*WHAT YOU ARE ASKED TO DO*:
Write out every line below that includes the word "Manaus".

(Dataset entries)
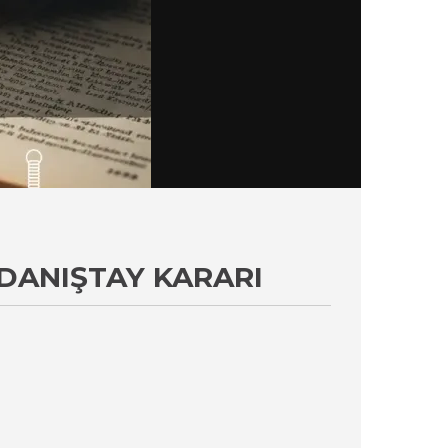
 DANIŞTAY KARARI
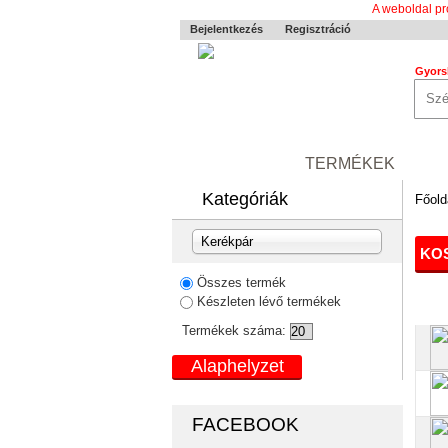
A weboldal pr
Bejelentkezés
Regisztráció
Gyors
0-24 MENTÉS
TERMÉKEK
RÓ
Kategóriák
Főold
Kerékpár
KOS
Összes termék
Készleten lévő termékek
Termékek száma:
FACEBOOK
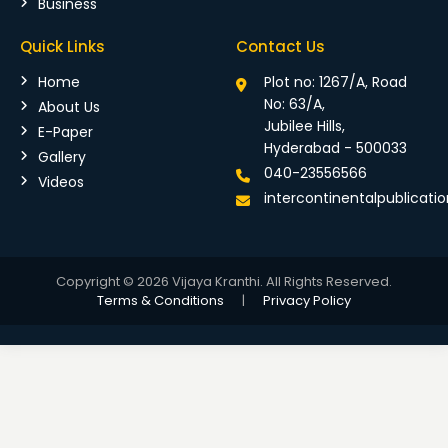
Business
Quick Links
Contact Us
Home
Plot no: 1267/A, Road
No: 63/A,
About Us
Jubilee Hills,
E-Paper
Hyderabad - 500033
Gallery
040-23556566
Videos
intercontinentalpublicat
Copyright © 2026 Vijaya Kranthi. All Rights Reserved.
Terms & Conditions
|
Privacy Policy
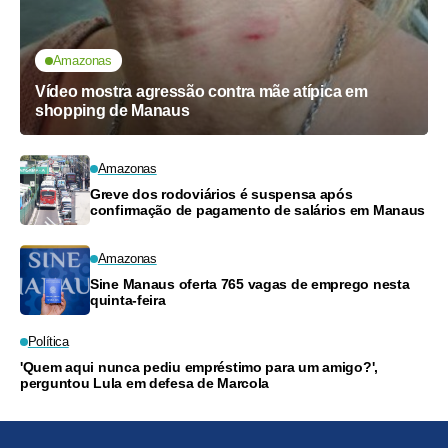
Amazonas
Vídeo mostra agressão contra mãe atípica em
shopping de Manaus
Amazonas
Greve dos rodoviários é suspensa após
confirmação de pagamento de salários em Manaus
Amazonas
Sine Manaus oferta 765 vagas de emprego nesta
quinta-feira
Política
'Quem aqui nunca pediu empréstimo para um amigo?',
perguntou Lula em defesa de Marcola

*TASK RESULT*:
shopping de Manaus
confirmação de pagamento de salários em Manaus
Sine Manaus oferta 765 vagas de emprego nesta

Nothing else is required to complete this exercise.